Plástico que se «degrada» con la luz permite construir redes y cuerdas de pesca

Un nuevo polímero de naturaleza plástica que se degrada relativamente rápido con la radiación ultravioleta fue desarrollado por un equipo de químicos de la Universidad de Cornell. En particular, este nuevo plástico tiene propiedades mecánicas que permitirían su uso en la construcción de artes de pesca comerciales. Considerando que los aparejos de pesca son uno de los objetos más contaminantes del mar porque se pierden constantemente en los barcos, construirlos con tales polímeros, que se degradan en una escala de tiempo mucho más corta que el plástico convencional, podría representar un buen paso adelante en el intento de resolver la misma contaminación marina que el plástico.

Esto es lo que sugiere el investigador Bryce Lipinski del laboratorio de Geoff Coates, profesor de química y biología química en la Universidad de Cornell.

En particular, las redes y cuerdas de pesca representan el principal desperdicio en términos de contaminación del mar. Estos objetos están hechos esencialmente de tres tipos de polímeros: polipropileno isotáctico, polietileno de alta densidad y nylon-6,6. Ninguno de estos tres polímeros se degrada fácilmente.

Por supuesto, la dificultad es siempre la misma: crear un plástico degradable que sea a la vez resistente y que tenga las propiedades mecánicas necesarias para tal uso siempre ha sido un desafío. El equipo de Coates ha estado probando este enfoque durante 15 años.

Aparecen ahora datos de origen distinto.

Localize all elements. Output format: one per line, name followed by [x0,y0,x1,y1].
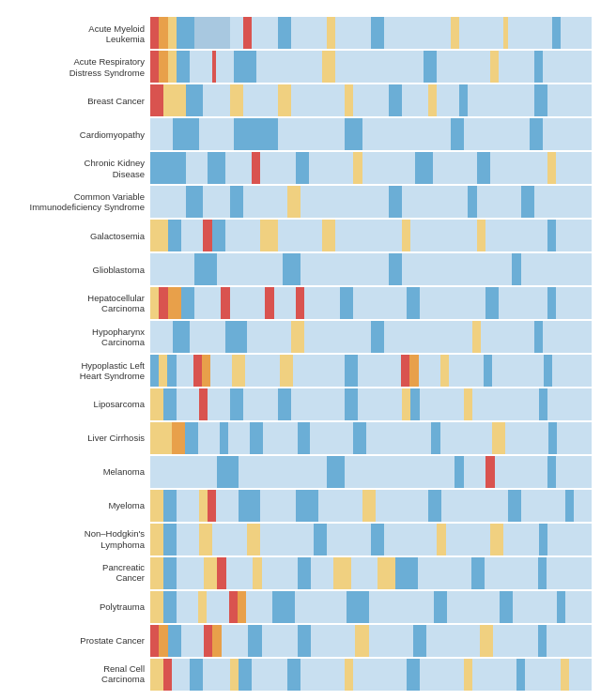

Los investigadores se han centrado en particular en el óxido de polipropileno isotáctico o iPPO, un tipo de plástico creado originalmente en 1949, en el que el equipo ha estado muy interesado porque tiene algunas características que podrían ser importantes para la creación de redes y herramientas similares.

Este material, de hecho, posee una alta isotacticidad y una longitud particular de la cadena de polímeros que permite un cierto nivel de resistencia mecánica.
Además, los investigadores han descubierto que este plástico se caracteriza por un fenómeno que tal vez sea aún más interesante: tiende a romperse cuando se expone a la luz ultravioleta.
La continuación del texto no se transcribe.